Court Opinion

ID: 5483530
Source: CourtListenerOpinion
Date Created: 2022-01-10 02:02:47.809289+00
Date Added: 2024-06-11T08:33:39.212897
License: Public Domain

Desmond, J.
(dissenting). From so much of this decision as holds the county’s tax title void, I must dissent. I think such a holding misconstrues the Suffolk County Tax Act (§ 53, as added by L. 1929, ch. 152), casts doubt upon the similar Statewide statutes (Tax Law, §§ 131, 132) and is in conflict with numerous controlling New York decisions. The facts are these: plaintiff paid all the taxes assessed against it on its large acreage, but part of that land was (by what now turns out to have been an error) assessed to others also, who filed a subdivision map of that part but failed to pay the taxes assessed for 1936-37 against some of the sublots. Those erroneously assessed, and duplicating, unpaid taxes were sold to the county which, more than six years before this suit was started, took and recorded tax deeds, of the lots. It is undisputed: first, that this was a “ double assessment” situation, and, second, that the erroneous (or “ void ”, if you will) additional taxes were never paid.
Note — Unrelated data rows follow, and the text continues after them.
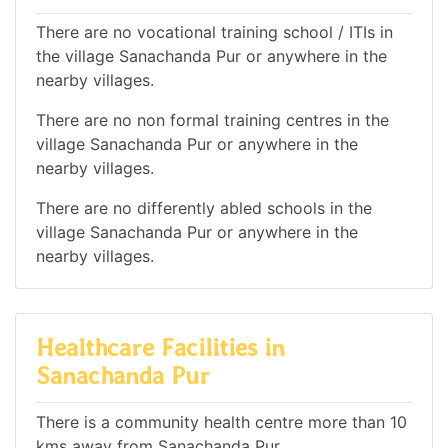
There are no vocational training school / ITIs in
the village Sanachanda Pur or anywhere in the
nearby villages.
There are no non formal training centres in the
village Sanachanda Pur or anywhere in the
nearby villages.
There are no differently abled schools in the
village Sanachanda Pur or anywhere in the
nearby villages.
Healthcare Facilities in
Sanachanda Pur
There is a community health centre more than 10
kms away from Sanachanda Pur.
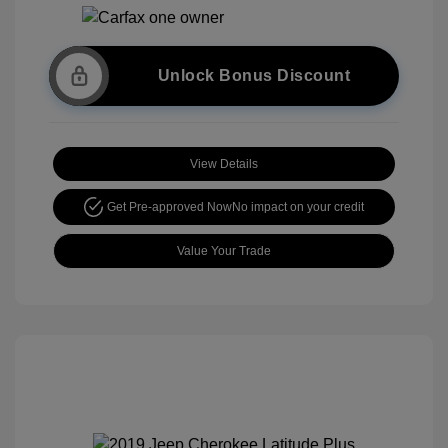
Unlock Bonus Discount
View Details
Get Pre-approved Now
No impact on your credit
Value Your Trade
But, as we shall see, the law of New York is plain and clear that the passage of the time fixed by an appropriate Statute of Limitations, such as is applicable here and which creates a conclusive presumption of validity (contra the actual fact of nonvalidity) puts such a tax title beyond dispute (Mongaup Valley Co. v. Orange Rod & Gun Club, 253 App. Div. 465, affd. 280 N. Y. 582; Doud v. Boenig, 114 Misc. 148, affd. 198 App. Div. 1007; Doud v. Huntington Hebrew Congregation, 178 App. Div. 748, cited with approval in Dunkum v. Maceck Bldg. Corp., 256 N. Y. 275, 285, and Helterline v. People, 295 N. Y. 245, 251; and see Case v. Loomis Talc Corp., 265 App. Div. 296).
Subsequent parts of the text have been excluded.